All I need to do to trigger the crash is from Python call example.MC(11) and it crashes upon releasing memory in the matrix destructor of the member variable (not the temporary one assigned to it). Armadillo debug messages right before crash:

@ __cdecl arma::Mat<double>::~Mat(void) [eT = double] [this = 000001569470DBA0]
Mat::destructor: releasing memory

In my attempted MRE, I tried to reproduce the same structure, with binding code using this MatrixContainer class compiled in a separate library. I don't know what could be missing so my MRE doesn't reproduce the bug.

Weird things

  • Only happens when calling from pybind11, not pure C++
  • Only happens when the constructor for the class containing the matrix is in a separately compiled source file. It doesn't happen when the constructor is in the header file.
  • Only happens when assigning a non-identity (e.g., np.ones but not np.eye) matrix to an object's matrix member variable. But this only happens on a class in my source code, not on the smaller test class I created!
  • Only happens when A is large enough for Armadillo to acquire memory instead of use local memory
  • Setting the size of A with set_size() before assigning to it doesn't solve the issue
  • This appears to be Armadillo-specific, when Armadillo releases memory (confirmed using ARMA_EXTRA_DEBUG), because I don't get a similar error when I use another class with dynamically allocated memory like a vector

When A is using acquired memory and is replaced by a matrix using local memory, the crash occurs

mc = MC(11)
mc.A = np.eye(3)

Arma debug messages right before crash, as mc.A is being assigned:

@ void __cdecl arma::Mat<double>::init_warm(arma::uword, arma::uword) [eT = double] [in_n_rows = 3, in_n_cols = 3]
Mat::init(): releasing memory

but not when it's the other way around; this runs successfully. It does not crash as the acquired memory is released as A is destroyed:

mc = MC(3)
mc.A = np.eye(11)

And when an 11x11 A is replaced by another 11x11 matrix from numpy, the crash is again Mat::destructor: releasing memory as in the very first example without assignment from Python. What I deduce from these examples is that the crash is averted when an acquired memory matrix prepared by Carma (not Armadillo directly) is assigned to a local memory A.
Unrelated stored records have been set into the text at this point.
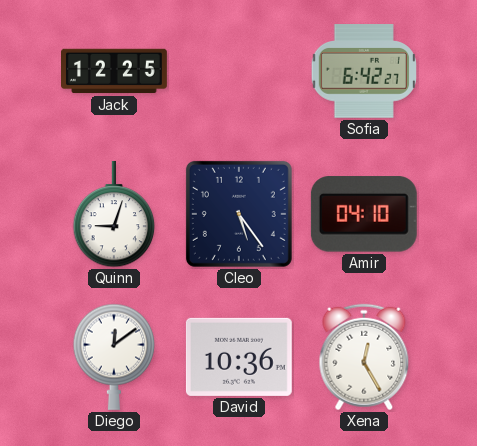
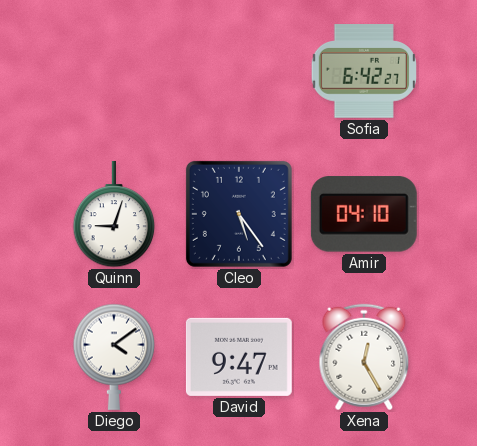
Jack: 12:25 -> none
Diego: 12:09 -> 4:09
David: 10:36 -> 9:47
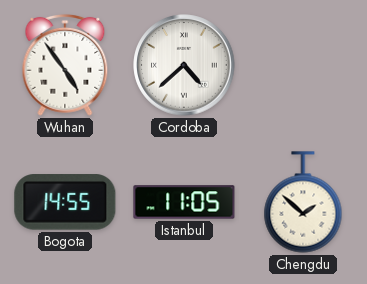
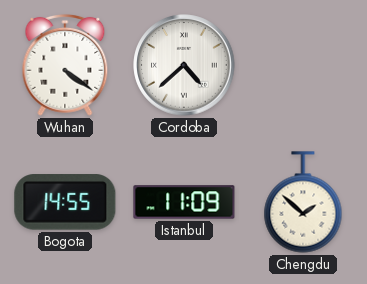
Wuhan: 4:54 -> 4:21
Istanbul: 11:05 -> 11:09
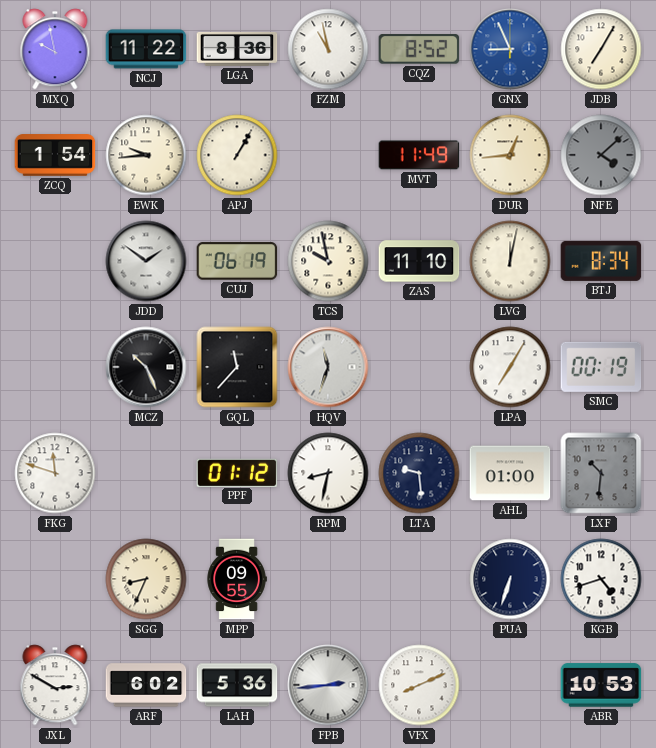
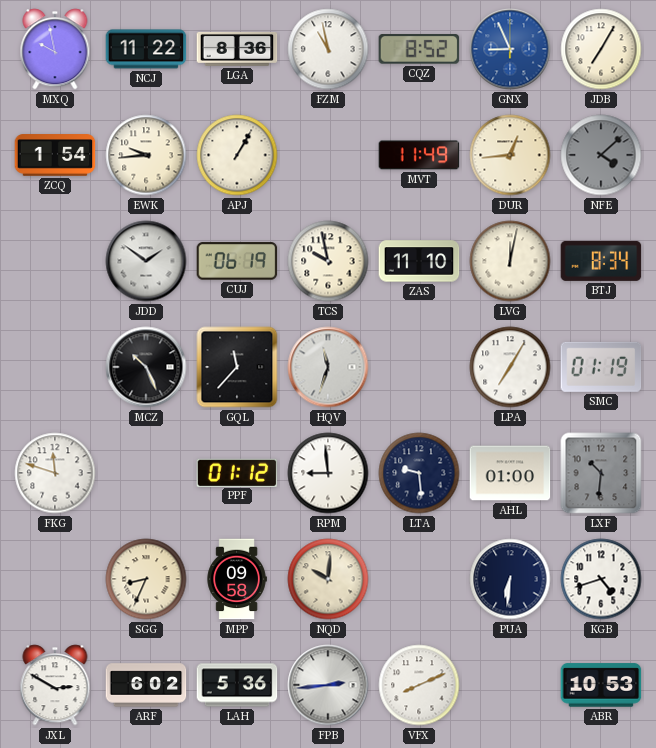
SMC: 00:19 -> 01:19
RPM: 8:32 -> 8:59
MPP: 09:55 -> 09:58
NQD: none -> 10:01
PUA: 6:33 -> 6:31
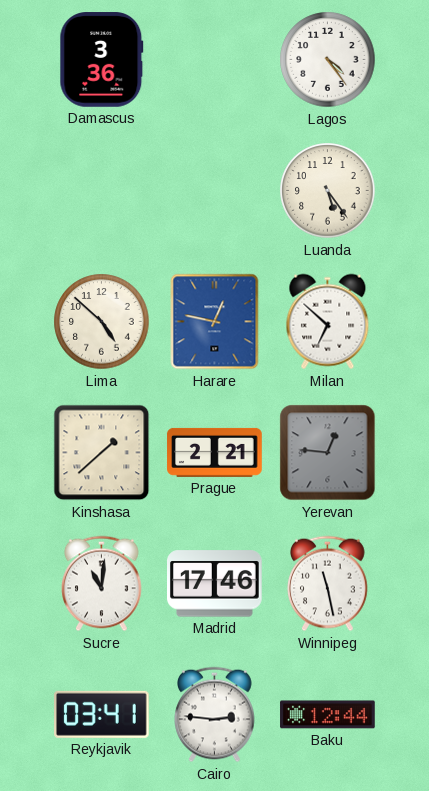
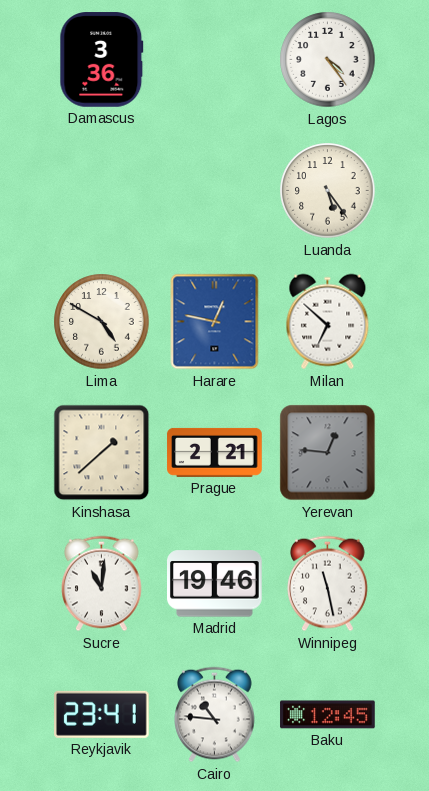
Lima: 4:52 -> 4:50
Madrid: 17:46 -> 19:46
Reykjavik: 03:41 -> 23:41
Cairo: 2:46 -> 10:46
Baku: 12:44 -> 12:45
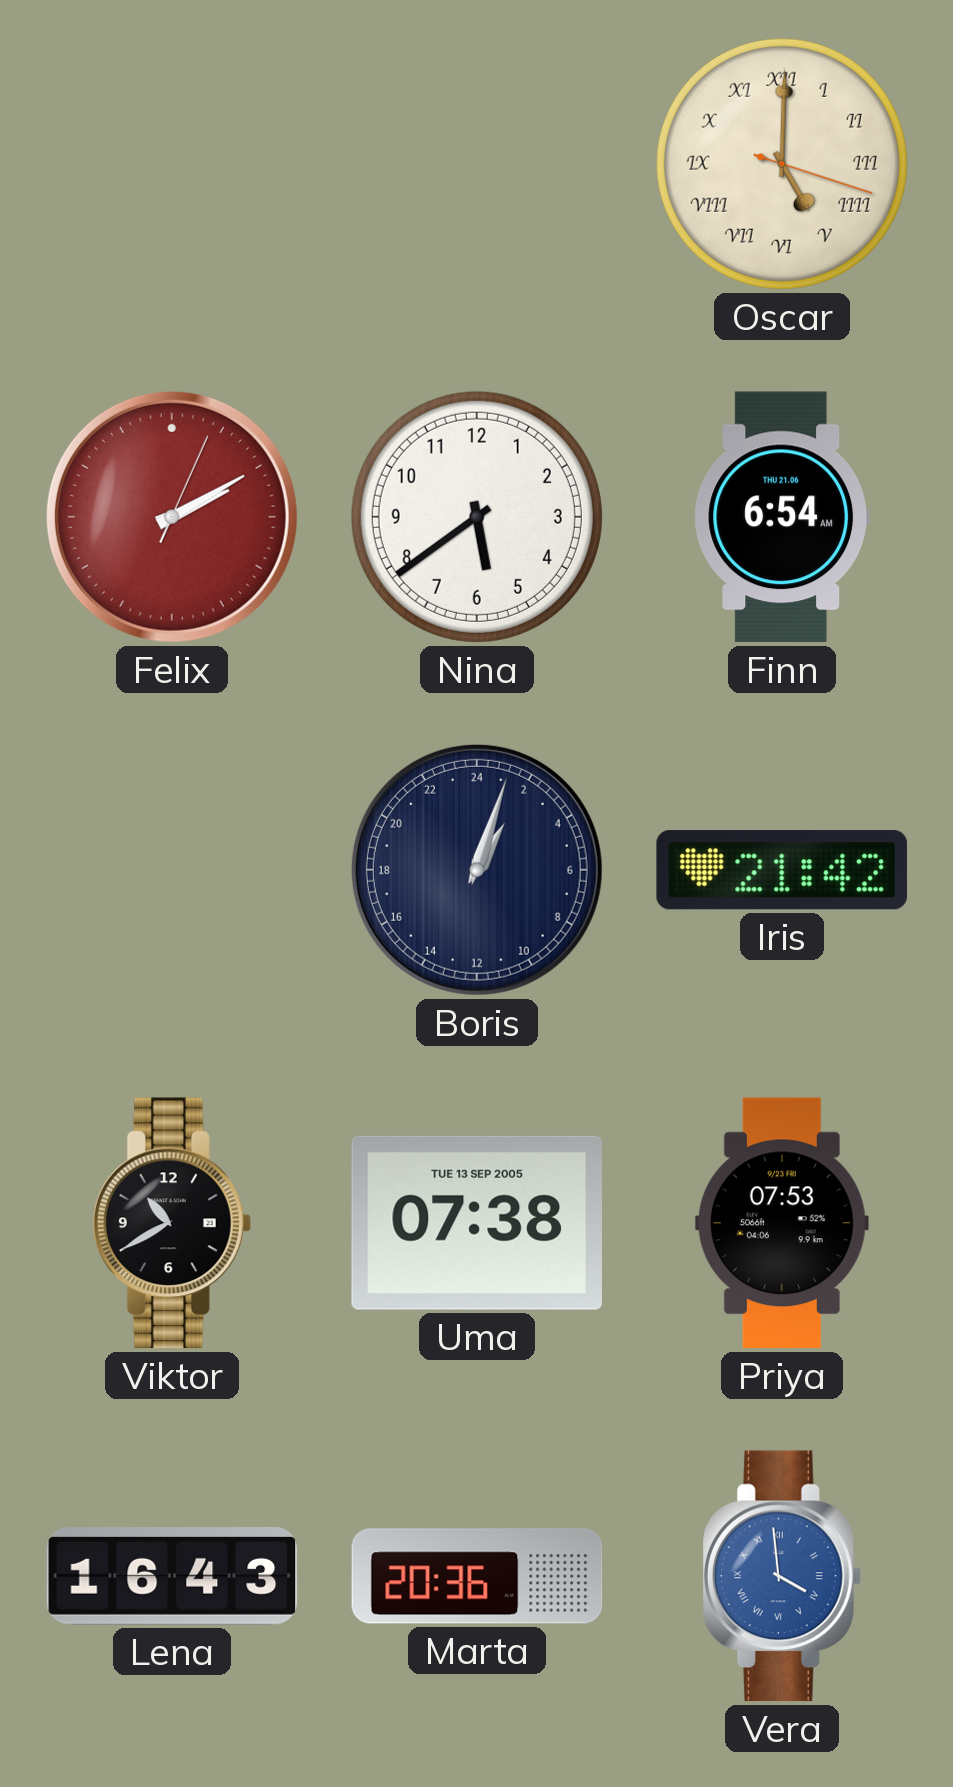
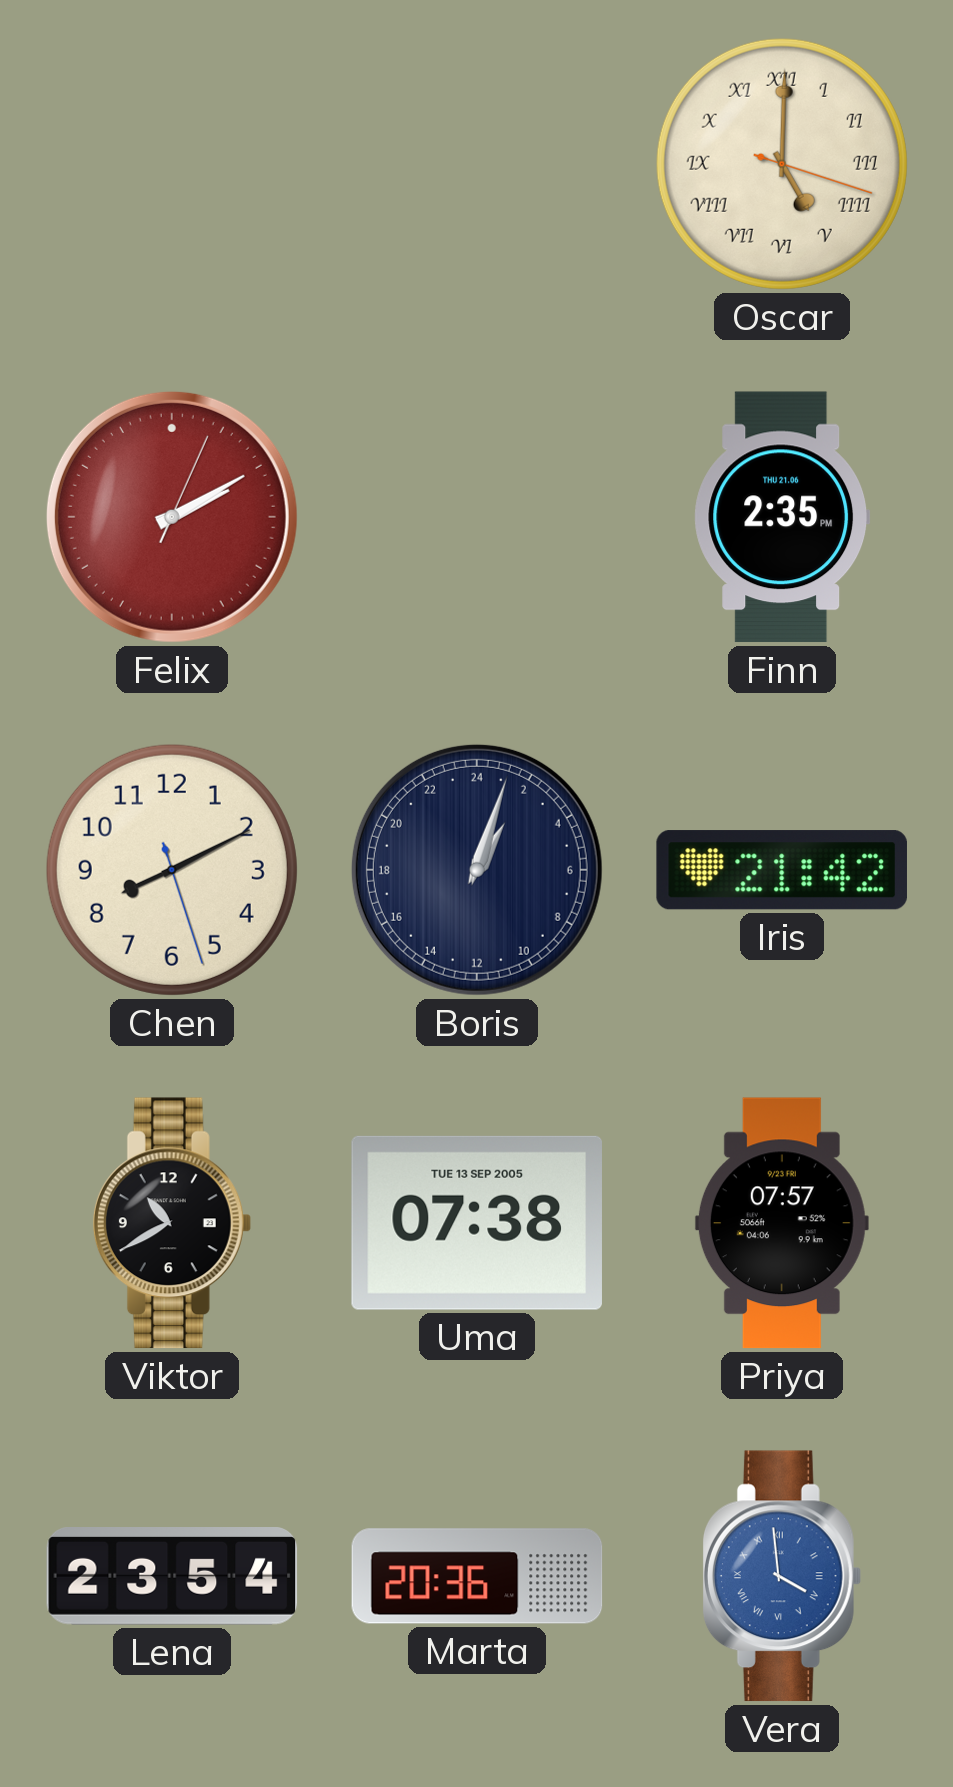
Nina: 5:39 -> none
Finn: 6:54 -> 2:35
Chen: none -> 8:10
Priya: 07:53 -> 07:57
Lena: 16:43 -> 23:54
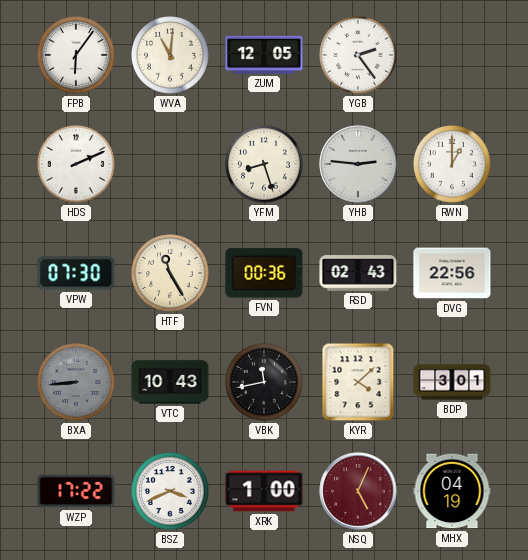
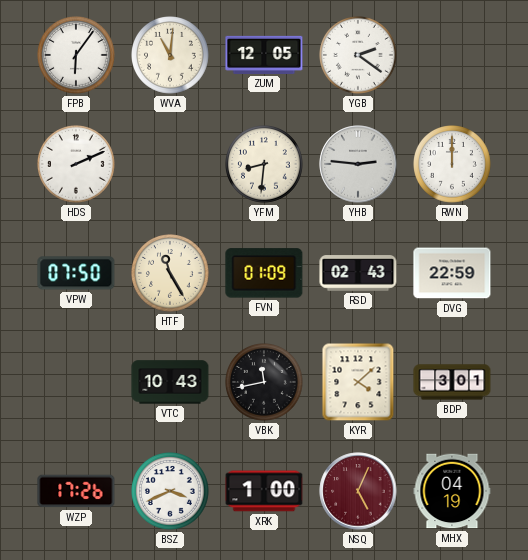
YGB: 2:24 -> 2:21
YFM: 8:27 -> 8:31
RWN: 1:00 -> 12:00
VPW: 07:30 -> 07:50
FVN: 00:36 -> 01:09
DVG: 22:56 -> 22:59
BXA: 8:44 -> none
WZP: 17:22 -> 17:26
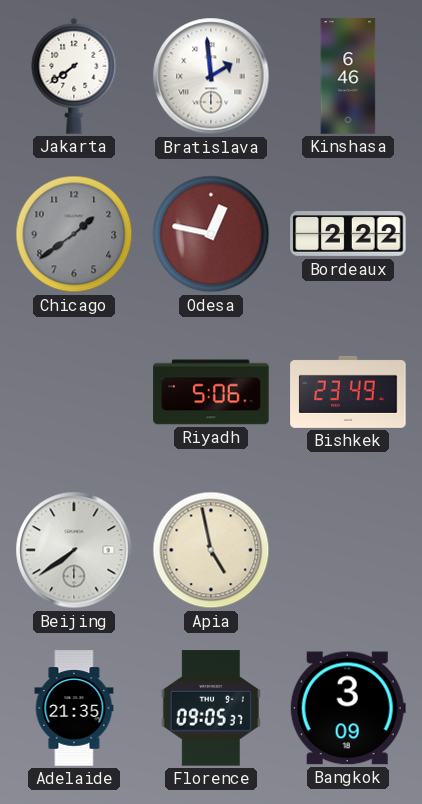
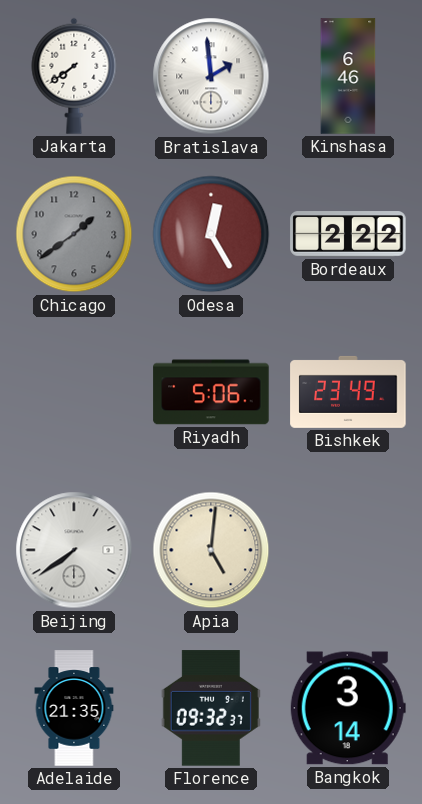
Odesa: 12:47 -> 12:25
Apia: 4:58 -> 5:01
Florence: 09:05 -> 09:32
Bangkok: 3:09 -> 3:14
UPDATE: Still working on this, but it looks like the code fails because arma_extra_code is on (where it wasn't in the MRE). The culprit seems to be ARMA_ALIEN_MEM functions, set here


Solution

  • Credit to the carma developer, @RUrlus, for the answer:

    The problem is due to the bindings module, linked to carma, being linked to a library that hasn't been linked to carma. The external library (mc in the MRE) was allocating memory using the standard malloc while pybind11 was using Carma's free on destruction. The mismatch was causing the crash on Windows.

    Perhaps in the future there could be a more elegant solution, but for now the workaround is to link external libraries to carma at compile-time, e.g., target_link_libraries(mc PUBLIC armadillo carma) even if that external library doesn't include or use Carma in any obvious way.